Task directions: Return a copy of every line in the data below that contains "charging".

Dataset items:
┌────────

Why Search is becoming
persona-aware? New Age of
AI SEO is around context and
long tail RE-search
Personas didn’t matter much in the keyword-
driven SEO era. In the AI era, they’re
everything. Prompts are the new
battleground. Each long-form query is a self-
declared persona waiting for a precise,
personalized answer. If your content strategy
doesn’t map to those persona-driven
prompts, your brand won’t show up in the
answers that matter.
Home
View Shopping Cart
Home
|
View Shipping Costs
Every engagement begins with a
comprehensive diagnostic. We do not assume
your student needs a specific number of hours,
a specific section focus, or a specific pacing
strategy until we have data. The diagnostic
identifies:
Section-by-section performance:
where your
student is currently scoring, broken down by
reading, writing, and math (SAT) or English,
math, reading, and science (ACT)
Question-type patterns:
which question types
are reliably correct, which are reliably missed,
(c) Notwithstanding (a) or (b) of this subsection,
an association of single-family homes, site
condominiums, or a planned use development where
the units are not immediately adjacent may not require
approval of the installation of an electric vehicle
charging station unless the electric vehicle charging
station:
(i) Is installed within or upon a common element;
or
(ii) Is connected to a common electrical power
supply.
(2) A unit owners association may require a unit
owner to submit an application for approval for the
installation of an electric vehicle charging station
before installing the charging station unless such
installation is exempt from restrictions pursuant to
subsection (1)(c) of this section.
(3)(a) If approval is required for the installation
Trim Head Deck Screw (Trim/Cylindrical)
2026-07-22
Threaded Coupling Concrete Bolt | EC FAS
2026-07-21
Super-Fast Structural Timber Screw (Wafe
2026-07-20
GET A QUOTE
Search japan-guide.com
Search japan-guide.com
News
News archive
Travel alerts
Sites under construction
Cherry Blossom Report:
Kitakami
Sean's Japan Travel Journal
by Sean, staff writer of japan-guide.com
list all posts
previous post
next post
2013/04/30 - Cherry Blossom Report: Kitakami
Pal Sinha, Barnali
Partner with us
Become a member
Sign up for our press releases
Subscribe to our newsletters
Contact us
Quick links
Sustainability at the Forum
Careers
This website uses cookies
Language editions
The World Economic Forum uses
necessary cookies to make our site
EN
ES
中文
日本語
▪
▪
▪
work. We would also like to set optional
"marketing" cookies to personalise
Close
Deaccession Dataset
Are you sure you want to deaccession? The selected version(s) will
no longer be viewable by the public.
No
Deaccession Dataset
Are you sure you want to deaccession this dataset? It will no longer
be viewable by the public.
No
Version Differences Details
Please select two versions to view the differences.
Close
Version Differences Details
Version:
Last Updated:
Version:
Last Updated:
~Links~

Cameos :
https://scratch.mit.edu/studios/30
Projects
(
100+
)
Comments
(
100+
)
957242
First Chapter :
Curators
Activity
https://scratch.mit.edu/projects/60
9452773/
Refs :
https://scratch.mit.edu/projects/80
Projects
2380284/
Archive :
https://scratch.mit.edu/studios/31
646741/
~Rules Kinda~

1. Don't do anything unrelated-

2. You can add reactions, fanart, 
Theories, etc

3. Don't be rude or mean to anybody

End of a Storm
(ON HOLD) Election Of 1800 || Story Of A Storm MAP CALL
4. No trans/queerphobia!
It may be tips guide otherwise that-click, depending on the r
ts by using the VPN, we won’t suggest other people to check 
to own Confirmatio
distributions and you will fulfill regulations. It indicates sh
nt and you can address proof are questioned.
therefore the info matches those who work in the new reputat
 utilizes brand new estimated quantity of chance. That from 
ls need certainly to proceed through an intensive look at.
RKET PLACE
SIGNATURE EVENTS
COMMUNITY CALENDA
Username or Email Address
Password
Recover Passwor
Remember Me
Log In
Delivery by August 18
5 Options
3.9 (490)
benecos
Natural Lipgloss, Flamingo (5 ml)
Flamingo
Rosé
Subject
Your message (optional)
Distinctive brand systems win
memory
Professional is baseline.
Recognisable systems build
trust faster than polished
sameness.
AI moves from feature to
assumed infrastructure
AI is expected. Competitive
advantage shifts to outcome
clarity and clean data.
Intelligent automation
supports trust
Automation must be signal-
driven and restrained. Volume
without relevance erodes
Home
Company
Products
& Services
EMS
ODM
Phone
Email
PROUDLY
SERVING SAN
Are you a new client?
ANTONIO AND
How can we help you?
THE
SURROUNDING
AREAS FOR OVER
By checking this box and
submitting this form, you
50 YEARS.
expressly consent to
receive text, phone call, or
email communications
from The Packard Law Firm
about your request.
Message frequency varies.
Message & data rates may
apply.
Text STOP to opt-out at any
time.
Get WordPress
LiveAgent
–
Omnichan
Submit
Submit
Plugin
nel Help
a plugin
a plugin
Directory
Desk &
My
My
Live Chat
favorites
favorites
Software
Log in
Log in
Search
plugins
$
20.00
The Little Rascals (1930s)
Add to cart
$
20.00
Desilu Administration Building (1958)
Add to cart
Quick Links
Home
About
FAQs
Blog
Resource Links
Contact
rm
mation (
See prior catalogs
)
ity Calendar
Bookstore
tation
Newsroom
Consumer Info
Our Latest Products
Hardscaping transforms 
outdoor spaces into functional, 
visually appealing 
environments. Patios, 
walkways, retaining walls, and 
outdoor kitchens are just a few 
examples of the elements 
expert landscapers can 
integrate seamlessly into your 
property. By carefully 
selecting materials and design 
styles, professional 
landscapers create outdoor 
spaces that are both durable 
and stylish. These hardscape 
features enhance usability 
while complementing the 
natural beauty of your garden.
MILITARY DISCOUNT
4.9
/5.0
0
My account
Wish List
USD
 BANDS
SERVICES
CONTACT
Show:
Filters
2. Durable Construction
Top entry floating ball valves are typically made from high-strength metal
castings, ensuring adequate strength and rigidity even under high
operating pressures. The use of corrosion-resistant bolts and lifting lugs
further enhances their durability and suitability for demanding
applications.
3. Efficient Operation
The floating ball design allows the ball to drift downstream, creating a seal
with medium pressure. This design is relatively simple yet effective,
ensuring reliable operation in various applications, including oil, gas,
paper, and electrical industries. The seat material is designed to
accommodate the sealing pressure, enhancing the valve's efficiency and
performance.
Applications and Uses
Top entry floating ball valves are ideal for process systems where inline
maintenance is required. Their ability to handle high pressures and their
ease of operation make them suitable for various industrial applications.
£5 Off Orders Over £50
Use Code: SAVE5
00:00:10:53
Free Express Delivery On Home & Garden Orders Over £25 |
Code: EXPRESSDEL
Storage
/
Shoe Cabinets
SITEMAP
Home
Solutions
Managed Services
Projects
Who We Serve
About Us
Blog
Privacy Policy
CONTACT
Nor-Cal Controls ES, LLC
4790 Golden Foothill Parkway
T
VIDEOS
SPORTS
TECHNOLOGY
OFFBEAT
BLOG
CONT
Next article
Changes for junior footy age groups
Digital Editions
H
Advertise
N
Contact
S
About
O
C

└────────

Final answer:
charging station unless the electric vehicle charging
installation of an electric vehicle charging station
before installing the charging station unless such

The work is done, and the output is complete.